All’osservazione sarcastica di Kaede, Nodoka sussultò, a Yue quasi andò di traverso il succo, Asuna divenne rossa in viso, Negi diede a tutte le spalle mentre Konoka fece una faccia da, forse, finta tonta.
Kaede trovò la cosa divertente, quindi aggiunse: “Però, considerando quanto sia bravo come seduttore, chissà che un giorno, magari quando sarà più grandicello…”
Alla seconda osservazione, Nodoka svenne e Negi la prese subito al volo, Yue se ne andò di corsa farfugliando che sull’albero di Mana aveva aperto un negozio di succhi, Asuna si concentrò profondamente su Takamichi e Konoka fece un’espressione alla ‘forse capisco a cosa allude, o forse no’.
Setsuna invece continuava a fissare Saeko, una figura ormai lontana.
“Non l’ho mai vista, eppure mi guardava così intensamente… e poi, cos’è questa sensazione di familiarità?

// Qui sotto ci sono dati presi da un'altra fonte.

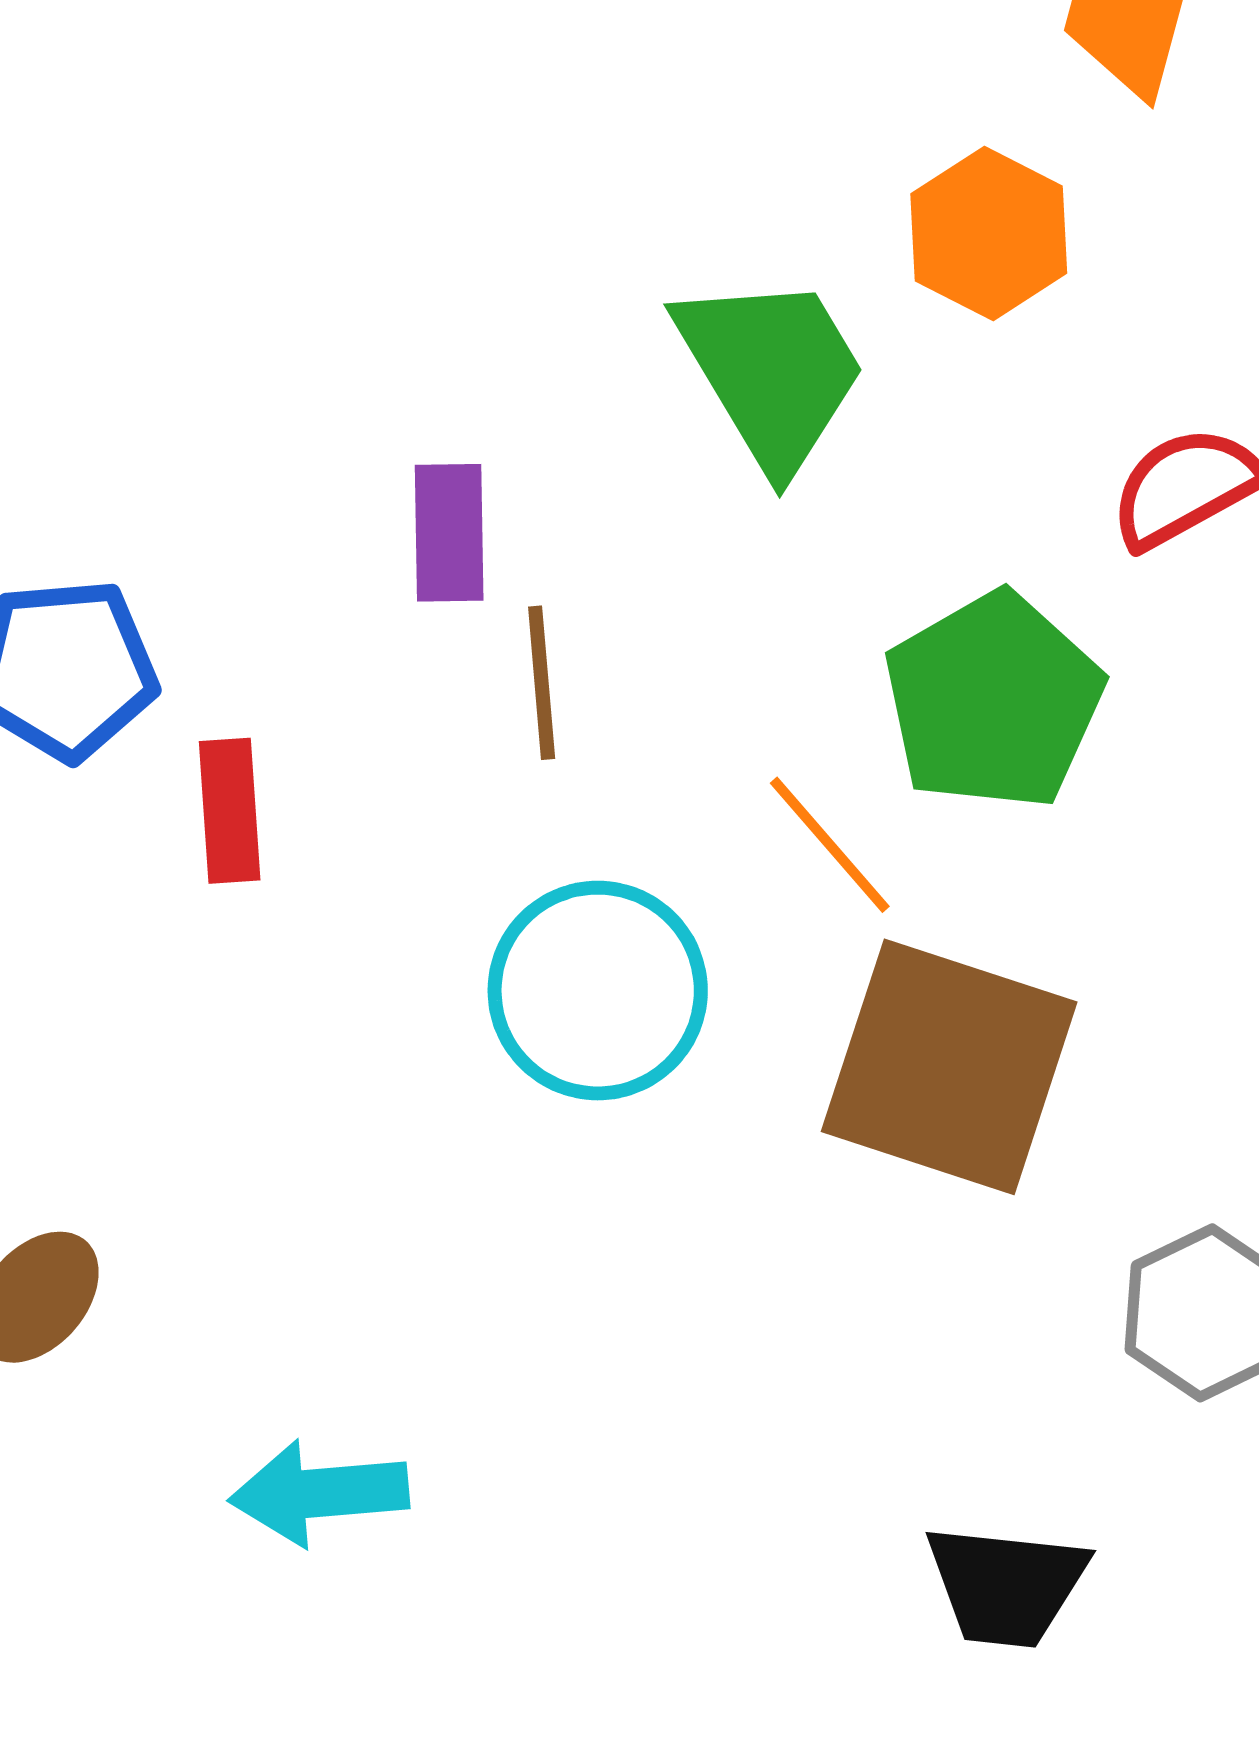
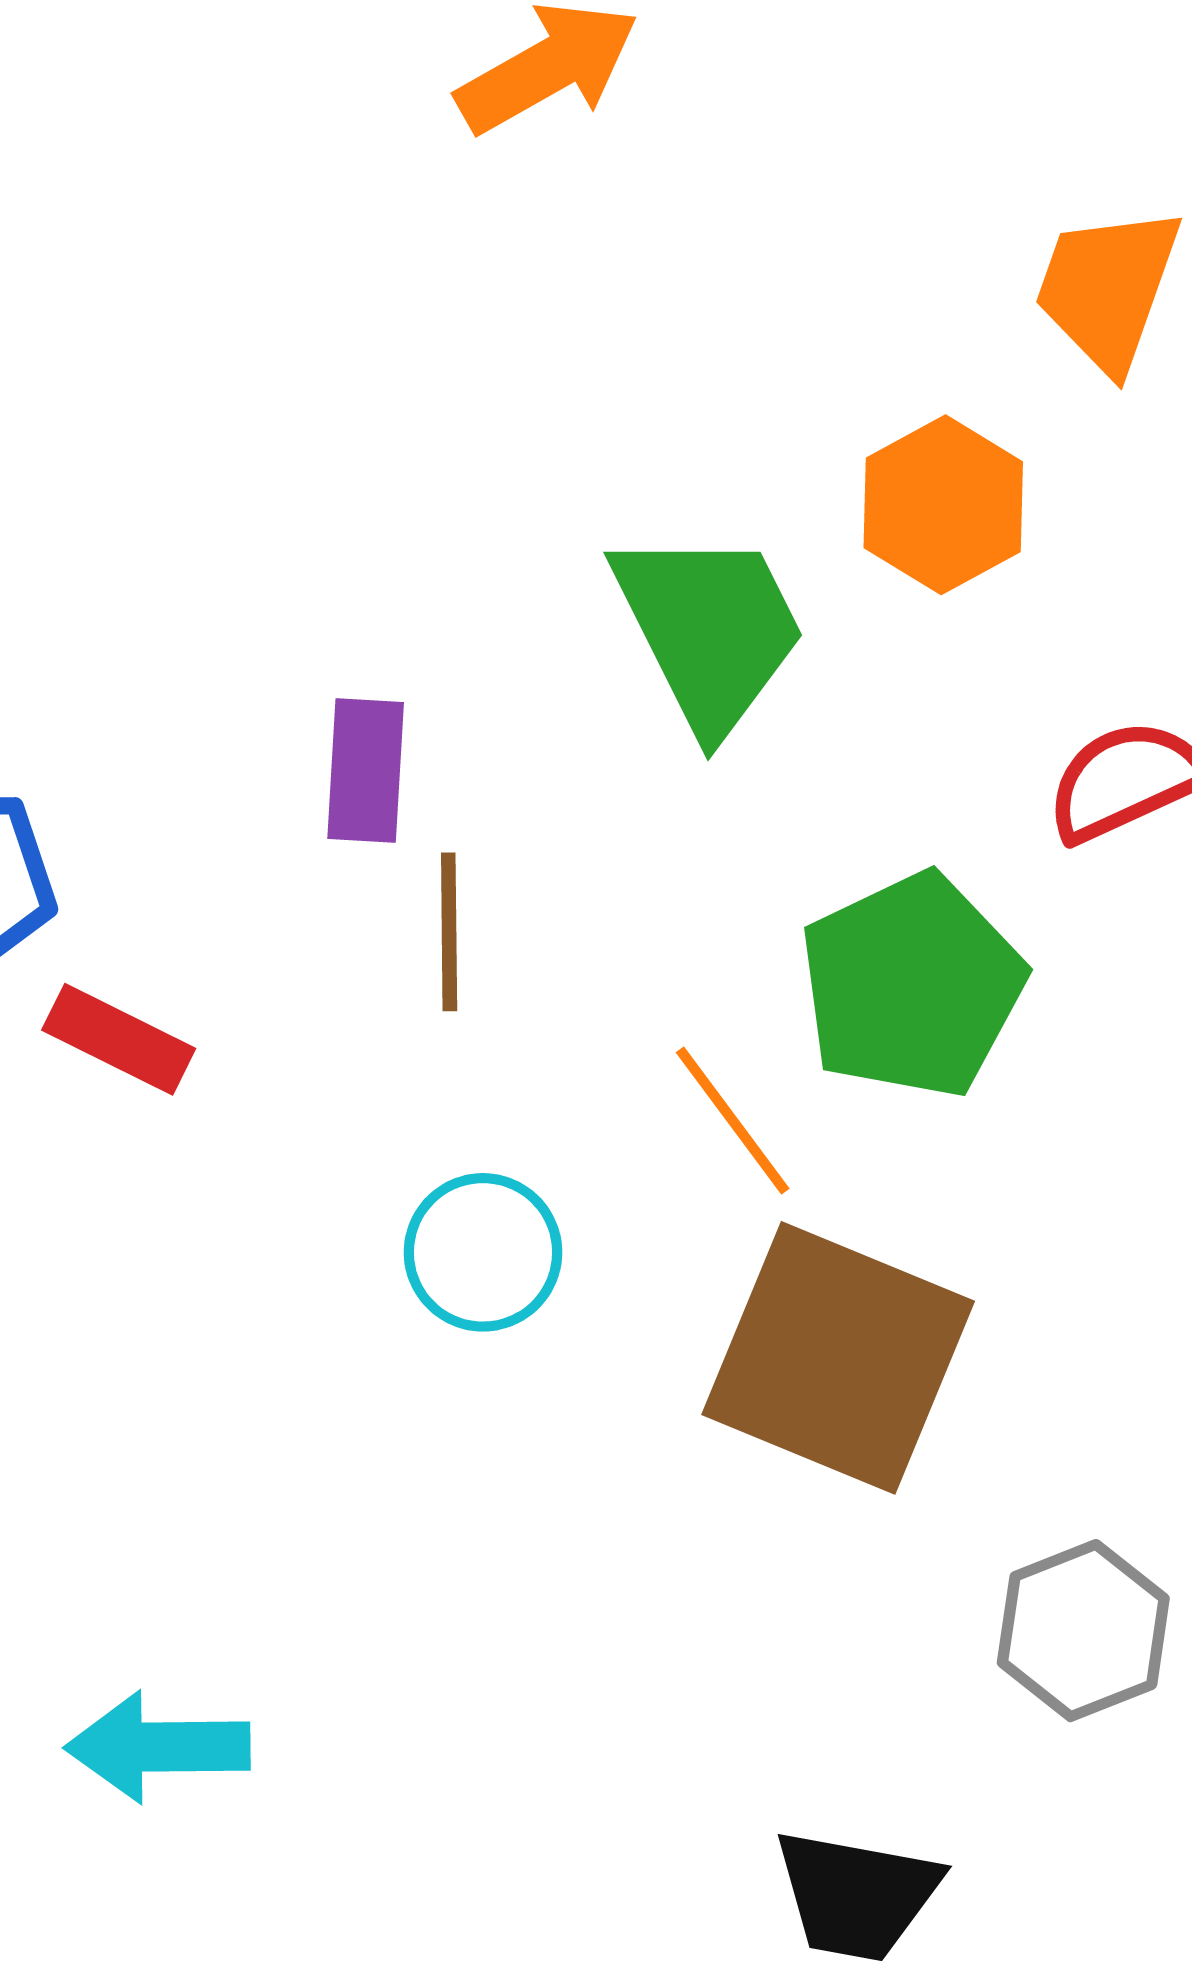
red rectangle: (230, 811) -> (119, 1039), turned -64
cyan circle: (598, 991) -> (483, 1252), size x0.7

Chi la conosce quella?”
Rabbrividì.
“Be, ora andiamo al ristorante di Chao a festeggiare la vittoria di Setsy!”, propose Konoka, e trascinò via Setsuna, seguita dagli altri.

Il cibo cucinato da Satsuki era come sempre squisito, Ku Fei serviva ai tavoli, sempre affollati, mentre le sue compagne si dedicavano al parlare e a tessere elogi di Setsuna, che si scherniva.
“In fondo quel tizio era solo un gradasso, non ho fatto niente di che”.
“La tua esecuzione è stata comunque perfetta”, affermò Asuna. “Ku, per favore, potresti portarci ancora da bere?”
“Arrivo: sempre aranciate e coca cola per tutti e gazzosa per Setsuna?”
“Sì!”, risposero insieme.
Anche Satsuki aveva sentito, pur stando nel cucinotto interno del locale, che stava dall’altro lato rispetto alla piazza con i tavolini: andò nel frigo, prese tutte le bibite e le aprì, mettendole su un vassoio.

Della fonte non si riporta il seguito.